Anyway, if anyone feels unfairly accused by this column I apologize. But a pre-teen skater with a hyperactive pen hand seems like the most logical explanation for this unexpected colorization of my kiester. In my mind it narrowly edges out other potential explanations, which range from an unseen pen hanging from the camera bag I was carrying to Gremlins.
None of which should suggest that a scribble-happy skater is an entirely satisfying explanation for the graffiti-fying of my sensible workday trousers. For one thing, the amount of drawing that was done would have taken some time. These were some serious pen marks. Put a white hat on it and my pocket would have looked right at home in the Smurf village. Just call me Vandalized Smurf.
I'd like to think I would have noticed someone putting in that kind of effort on my derriere, but it's possible I could have missed it. I had a calendar in that particular pocket, so it's certainly possible I wouldn't have felt the point of the pen as it sketched a work of modern art behind my back.
But it seems unlikely any young skateboarder would have wanted to devote that kind of attention to my pants when there were other skaters performing tricks with names like "Fakey Rock-it" or "Corkscrew Whackadoodle" or "Hey, I Didn't Fall Down This Time." Even if all the tricks looked, to me, like someone rolling up a ramp, stopping and rolling back down.
I don't get skateboarding.
With all that going on is it really reasonable to think someone would bother to take the time to attack my rear end with a pen?

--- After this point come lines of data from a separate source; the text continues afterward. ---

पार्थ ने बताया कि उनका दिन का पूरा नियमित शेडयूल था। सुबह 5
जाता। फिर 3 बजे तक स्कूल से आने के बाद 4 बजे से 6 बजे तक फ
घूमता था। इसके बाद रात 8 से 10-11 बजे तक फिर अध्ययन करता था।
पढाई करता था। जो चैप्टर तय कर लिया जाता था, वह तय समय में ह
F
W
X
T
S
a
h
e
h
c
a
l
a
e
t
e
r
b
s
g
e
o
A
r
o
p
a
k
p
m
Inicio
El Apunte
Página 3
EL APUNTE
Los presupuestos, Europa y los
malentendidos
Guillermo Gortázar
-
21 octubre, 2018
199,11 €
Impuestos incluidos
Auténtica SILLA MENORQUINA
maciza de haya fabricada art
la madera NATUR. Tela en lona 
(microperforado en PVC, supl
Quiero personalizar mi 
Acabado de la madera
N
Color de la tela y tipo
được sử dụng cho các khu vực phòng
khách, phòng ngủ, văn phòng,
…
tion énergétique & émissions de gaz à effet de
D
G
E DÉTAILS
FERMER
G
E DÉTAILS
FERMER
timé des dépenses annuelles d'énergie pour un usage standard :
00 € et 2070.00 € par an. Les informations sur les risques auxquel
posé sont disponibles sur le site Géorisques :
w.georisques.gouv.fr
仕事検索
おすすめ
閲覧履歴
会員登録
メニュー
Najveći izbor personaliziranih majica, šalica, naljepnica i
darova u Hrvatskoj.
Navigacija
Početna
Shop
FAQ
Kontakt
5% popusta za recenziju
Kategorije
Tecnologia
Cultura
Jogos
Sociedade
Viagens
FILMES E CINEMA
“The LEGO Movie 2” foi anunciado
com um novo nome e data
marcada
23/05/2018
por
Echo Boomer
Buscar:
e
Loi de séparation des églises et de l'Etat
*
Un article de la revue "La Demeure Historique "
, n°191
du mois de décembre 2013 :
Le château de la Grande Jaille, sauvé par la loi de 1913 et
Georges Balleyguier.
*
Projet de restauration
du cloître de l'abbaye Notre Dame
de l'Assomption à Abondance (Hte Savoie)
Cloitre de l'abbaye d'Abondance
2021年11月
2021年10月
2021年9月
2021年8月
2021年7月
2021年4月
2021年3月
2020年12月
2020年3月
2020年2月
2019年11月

To tell the truth, I'm not even that upset about the whole thing. All I lost was a pair of pants. And it gave me an opportunity to talk about my fanny in polite company. That can't be all bad, right?
I'm just confused. Outside of abduction by alien art students or marking by some trouser-related secret society I've yet to learn about I just can't figure out how this happened.
Those skateboarders seem like the most likely culprits (everyone knows kids these days are all up to no good, right?) but it's hardly an open-and-shut case. If the pen don't scribble you must not quibble, or something.
Maybe I'm just not meant to know. Maybe some mysteries are beyond the grasp of human understanding.
First Stonehenge, then crop circles and now my pants.
Yeah, that sounds about right.
Skaters, you're off the hook.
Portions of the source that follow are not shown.